Batman: The Batmobile is not a car…
Green Lantern: Truck, whatever!
Batman: … Nor is it a truck. It’s a…
The Flash: … Vehicular hermaphrodite?
Batman: Shut up!
Upon receiving intel that Jason’s being targeted by a hit squad…
Red Robin: This Gothamite hit squad is no joke. So if I were you, I’d lay low in the safe house for a few days until we work out a plan to neutralize them.
Red Hood: Ohhh! Yeah, okay! The safe house!
Red Robin: I’m sorry, your words made sense, but your sarcastic tone did not.
Red Hood: Because there are no Gothamites. Bruce just wants me out of the way so he can… do unspeakable things with Selina! So nice try, idiot!
Red Robin: I love that I’m the idiot.
Damian: Well, I’m actually happy I didn’t maul you to death.
Jason: Why? So you can slowly annoy me to death instead?
Jason: Have you joined a cult again?
Tim: For the last time, World of Warcraft is not a cult!
Undercover missions be like…
Red Hood [to Red Robin]: *whispers* If anyone catches us, they’re dead.
Hanging out with your brother during patrol be like…

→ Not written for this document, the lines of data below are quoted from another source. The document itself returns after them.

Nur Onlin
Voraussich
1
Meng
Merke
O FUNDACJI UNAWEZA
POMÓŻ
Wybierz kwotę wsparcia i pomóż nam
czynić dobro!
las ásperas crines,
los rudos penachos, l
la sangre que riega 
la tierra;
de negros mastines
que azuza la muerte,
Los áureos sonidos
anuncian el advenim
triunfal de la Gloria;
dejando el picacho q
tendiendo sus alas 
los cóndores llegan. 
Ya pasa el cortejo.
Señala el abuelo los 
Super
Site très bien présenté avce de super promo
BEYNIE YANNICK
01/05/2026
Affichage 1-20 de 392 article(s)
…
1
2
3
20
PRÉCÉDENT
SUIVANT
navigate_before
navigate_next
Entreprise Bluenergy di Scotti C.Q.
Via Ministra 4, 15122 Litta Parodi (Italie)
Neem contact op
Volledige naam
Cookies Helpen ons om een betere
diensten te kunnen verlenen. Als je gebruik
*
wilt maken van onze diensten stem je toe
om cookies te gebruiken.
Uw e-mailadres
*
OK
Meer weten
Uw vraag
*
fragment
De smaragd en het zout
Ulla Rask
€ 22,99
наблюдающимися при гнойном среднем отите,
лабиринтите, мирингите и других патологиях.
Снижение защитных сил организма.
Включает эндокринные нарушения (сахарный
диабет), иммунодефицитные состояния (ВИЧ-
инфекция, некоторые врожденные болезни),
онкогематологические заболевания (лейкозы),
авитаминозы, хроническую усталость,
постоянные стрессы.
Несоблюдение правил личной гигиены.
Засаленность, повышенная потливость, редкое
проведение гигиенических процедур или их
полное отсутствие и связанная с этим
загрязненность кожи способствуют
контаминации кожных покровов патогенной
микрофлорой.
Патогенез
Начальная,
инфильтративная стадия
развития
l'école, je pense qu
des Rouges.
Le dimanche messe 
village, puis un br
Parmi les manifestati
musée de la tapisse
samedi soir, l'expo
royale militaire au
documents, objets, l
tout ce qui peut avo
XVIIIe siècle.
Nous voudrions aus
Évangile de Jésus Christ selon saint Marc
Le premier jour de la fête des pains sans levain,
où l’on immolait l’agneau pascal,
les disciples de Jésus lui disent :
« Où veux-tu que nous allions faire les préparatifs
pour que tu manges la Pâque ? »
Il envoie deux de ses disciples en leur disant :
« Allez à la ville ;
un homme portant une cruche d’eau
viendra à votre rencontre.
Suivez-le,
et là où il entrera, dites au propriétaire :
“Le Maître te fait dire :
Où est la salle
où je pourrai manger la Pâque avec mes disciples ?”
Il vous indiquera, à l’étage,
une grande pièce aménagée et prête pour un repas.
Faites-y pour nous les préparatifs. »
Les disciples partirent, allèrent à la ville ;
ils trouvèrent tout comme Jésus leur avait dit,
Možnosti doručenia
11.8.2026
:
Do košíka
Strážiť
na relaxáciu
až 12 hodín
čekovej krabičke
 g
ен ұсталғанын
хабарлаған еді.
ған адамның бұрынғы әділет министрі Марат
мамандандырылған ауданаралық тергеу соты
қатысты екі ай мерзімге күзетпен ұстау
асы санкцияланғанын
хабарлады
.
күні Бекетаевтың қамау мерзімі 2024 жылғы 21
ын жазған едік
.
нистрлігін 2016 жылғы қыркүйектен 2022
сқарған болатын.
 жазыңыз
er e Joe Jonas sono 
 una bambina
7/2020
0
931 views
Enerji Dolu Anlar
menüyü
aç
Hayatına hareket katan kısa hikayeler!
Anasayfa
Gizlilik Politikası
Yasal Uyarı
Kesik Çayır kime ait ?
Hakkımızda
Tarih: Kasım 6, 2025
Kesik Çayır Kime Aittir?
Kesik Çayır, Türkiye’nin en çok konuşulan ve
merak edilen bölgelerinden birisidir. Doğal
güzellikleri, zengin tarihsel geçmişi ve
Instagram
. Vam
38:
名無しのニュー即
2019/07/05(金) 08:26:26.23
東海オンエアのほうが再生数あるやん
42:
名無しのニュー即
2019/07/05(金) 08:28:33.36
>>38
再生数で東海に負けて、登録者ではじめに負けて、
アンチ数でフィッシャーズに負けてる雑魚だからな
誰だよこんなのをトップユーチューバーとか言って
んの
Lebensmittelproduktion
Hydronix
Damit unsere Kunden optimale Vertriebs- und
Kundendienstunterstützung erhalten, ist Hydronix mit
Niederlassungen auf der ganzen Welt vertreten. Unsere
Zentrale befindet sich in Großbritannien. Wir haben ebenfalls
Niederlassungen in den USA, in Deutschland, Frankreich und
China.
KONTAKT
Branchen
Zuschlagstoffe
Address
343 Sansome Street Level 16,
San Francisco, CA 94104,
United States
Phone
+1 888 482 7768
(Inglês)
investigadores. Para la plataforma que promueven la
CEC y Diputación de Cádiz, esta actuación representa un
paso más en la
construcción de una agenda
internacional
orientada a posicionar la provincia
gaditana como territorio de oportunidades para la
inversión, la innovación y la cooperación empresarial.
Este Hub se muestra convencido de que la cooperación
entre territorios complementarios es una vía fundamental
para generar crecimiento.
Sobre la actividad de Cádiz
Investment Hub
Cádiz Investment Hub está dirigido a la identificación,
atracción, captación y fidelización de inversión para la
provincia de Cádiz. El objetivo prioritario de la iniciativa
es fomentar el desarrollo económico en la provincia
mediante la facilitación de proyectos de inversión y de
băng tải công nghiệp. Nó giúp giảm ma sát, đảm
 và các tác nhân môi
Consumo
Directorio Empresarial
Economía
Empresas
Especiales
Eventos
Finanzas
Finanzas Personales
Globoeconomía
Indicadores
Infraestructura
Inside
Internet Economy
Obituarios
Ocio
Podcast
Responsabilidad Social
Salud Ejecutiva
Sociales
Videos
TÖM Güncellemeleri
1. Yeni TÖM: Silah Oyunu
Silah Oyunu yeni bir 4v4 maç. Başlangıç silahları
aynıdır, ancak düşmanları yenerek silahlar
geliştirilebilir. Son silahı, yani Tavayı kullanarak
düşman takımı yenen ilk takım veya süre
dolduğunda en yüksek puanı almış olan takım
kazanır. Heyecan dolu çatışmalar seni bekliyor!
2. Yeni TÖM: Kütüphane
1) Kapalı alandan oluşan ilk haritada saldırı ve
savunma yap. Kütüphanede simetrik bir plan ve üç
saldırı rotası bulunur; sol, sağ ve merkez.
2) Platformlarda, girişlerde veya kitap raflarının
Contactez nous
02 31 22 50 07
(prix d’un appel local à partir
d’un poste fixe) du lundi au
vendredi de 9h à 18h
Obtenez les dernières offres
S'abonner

Red Hood [to Nightwing]: I came with you to escape my relationship drama, not get a front row seat to yours.
Nightwing: Did you say I’m right?
Batman: Don’t get used to it.
When you know, deep, deep, deep down, you still care about your adoptive dad…
Arham Knight: If I listened to my heart, I’d never be able to do my job.
When your family lectures you about your recent behavior…
Dick: Jay, you look like you’re dying.
Jason: I’m dying to get out of this conversation.